→ **EXERCISE DETAILS**
Go through the listing below from its first line and repeat each line exactly, ending at the line containing "How do I subscribe to specific forums?" and including it.

BEGIN DATASET CONTENT

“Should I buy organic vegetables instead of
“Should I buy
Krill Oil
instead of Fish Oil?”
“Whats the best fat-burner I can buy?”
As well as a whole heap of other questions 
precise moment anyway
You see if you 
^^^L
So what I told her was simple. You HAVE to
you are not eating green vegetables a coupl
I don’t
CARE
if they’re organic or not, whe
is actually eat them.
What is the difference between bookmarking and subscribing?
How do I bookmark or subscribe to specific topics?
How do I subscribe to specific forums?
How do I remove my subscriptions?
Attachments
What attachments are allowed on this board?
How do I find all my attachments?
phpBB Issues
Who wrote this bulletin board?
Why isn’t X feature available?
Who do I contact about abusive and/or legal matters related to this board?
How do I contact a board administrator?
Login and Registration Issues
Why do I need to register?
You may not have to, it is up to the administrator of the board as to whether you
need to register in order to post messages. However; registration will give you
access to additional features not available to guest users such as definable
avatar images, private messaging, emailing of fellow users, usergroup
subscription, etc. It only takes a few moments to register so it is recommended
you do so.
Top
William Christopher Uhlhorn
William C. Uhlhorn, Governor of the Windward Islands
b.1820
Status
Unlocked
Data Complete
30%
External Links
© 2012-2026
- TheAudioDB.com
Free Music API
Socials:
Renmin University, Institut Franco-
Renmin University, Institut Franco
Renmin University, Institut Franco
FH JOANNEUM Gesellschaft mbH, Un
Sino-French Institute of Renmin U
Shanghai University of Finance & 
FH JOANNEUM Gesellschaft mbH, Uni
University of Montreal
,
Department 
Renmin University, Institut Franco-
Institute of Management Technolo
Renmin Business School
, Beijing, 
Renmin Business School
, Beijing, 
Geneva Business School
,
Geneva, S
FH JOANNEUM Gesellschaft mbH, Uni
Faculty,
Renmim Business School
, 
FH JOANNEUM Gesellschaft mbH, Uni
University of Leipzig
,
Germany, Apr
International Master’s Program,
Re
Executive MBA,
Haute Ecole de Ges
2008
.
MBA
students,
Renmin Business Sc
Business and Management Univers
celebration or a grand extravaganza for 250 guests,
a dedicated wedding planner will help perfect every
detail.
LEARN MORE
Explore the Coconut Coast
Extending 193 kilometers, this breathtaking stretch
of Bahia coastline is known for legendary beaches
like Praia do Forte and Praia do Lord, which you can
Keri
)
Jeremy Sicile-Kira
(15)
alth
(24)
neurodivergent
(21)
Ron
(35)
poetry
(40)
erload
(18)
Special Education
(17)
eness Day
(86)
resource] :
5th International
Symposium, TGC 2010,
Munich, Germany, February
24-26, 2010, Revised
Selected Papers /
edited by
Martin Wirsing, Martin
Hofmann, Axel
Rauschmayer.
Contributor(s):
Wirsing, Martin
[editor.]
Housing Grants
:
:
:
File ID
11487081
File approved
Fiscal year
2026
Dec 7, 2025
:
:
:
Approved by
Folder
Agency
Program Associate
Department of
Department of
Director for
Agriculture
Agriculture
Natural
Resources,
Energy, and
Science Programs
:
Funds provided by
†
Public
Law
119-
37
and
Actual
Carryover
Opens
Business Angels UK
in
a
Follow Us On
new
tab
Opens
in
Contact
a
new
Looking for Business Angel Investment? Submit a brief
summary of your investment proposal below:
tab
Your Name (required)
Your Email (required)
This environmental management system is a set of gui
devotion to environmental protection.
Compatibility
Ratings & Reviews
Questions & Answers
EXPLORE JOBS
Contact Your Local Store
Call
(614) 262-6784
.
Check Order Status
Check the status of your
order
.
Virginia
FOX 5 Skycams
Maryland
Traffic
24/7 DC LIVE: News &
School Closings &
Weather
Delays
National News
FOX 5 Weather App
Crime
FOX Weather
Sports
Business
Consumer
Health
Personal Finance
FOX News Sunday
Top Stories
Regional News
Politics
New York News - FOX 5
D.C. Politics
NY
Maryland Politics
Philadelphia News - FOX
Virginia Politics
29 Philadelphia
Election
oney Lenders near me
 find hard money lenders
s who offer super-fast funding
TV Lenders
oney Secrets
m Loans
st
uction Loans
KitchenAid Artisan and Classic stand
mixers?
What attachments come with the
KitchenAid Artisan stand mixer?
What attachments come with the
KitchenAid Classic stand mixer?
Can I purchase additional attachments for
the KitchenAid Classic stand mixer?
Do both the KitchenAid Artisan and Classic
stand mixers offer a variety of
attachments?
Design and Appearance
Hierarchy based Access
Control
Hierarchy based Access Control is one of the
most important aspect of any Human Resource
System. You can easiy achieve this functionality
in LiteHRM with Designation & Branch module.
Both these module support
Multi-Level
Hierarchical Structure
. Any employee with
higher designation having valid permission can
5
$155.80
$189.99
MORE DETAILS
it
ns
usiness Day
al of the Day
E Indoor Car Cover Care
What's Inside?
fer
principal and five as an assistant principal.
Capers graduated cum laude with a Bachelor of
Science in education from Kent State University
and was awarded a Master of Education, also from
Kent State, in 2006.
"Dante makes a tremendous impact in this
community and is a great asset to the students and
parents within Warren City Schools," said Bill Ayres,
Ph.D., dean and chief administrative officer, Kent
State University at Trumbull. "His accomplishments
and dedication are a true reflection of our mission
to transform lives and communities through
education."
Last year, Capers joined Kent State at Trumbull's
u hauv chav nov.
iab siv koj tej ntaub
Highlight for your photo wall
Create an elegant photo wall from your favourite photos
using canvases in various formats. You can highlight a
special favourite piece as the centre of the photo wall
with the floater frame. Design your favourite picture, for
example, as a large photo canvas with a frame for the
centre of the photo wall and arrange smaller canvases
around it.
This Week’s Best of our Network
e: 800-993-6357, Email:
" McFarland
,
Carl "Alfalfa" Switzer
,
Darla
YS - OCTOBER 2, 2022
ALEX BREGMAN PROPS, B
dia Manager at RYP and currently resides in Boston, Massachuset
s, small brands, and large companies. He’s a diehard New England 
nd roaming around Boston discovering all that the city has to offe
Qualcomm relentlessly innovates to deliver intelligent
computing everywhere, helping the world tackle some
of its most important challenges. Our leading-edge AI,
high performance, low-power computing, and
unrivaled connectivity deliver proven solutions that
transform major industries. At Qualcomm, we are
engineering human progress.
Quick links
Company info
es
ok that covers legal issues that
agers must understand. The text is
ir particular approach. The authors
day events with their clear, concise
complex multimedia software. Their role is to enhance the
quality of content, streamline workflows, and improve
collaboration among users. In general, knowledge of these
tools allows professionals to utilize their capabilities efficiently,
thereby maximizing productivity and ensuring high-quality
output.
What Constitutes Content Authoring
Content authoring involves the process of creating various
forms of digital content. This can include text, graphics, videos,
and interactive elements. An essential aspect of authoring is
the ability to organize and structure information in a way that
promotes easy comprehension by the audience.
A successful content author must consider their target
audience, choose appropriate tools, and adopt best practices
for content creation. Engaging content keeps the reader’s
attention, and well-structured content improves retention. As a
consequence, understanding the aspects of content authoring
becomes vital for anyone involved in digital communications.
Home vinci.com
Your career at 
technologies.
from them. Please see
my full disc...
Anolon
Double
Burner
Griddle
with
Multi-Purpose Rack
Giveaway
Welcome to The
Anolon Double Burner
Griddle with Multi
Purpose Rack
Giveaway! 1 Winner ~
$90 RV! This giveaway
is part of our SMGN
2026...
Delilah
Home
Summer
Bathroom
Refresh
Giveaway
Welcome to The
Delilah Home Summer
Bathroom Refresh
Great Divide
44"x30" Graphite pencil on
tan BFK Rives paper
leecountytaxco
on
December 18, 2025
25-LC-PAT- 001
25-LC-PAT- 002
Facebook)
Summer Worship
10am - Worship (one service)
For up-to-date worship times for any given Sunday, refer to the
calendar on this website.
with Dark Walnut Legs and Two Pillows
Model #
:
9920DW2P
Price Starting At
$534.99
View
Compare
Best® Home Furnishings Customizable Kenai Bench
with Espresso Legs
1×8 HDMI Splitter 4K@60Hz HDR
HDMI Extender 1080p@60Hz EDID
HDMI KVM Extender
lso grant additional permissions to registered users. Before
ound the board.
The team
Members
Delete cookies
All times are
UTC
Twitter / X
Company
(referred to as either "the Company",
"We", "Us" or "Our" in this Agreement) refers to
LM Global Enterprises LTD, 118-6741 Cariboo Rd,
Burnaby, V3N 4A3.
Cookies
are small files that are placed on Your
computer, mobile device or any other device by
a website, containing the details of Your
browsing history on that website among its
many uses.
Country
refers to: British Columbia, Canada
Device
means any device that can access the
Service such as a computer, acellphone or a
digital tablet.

END DATASET CONTENT

→ **COMPLETED EXERCISE**
“Should I buy organic vegetables instead of
“Should I buy
Krill Oil
instead of Fish Oil?”
“Whats the best fat-burner I can buy?”
As well as a whole heap of other questions 
precise moment anyway
You see if you 
^^^L
So what I told her was simple. You HAVE to
you are not eating green vegetables a coupl
I don’t
CARE
if they’re organic or not, whe
is actually eat them.
What is the difference between bookmarking and subscribing?
How do I bookmark or subscribe to specific topics?
How do I subscribe to specific forums?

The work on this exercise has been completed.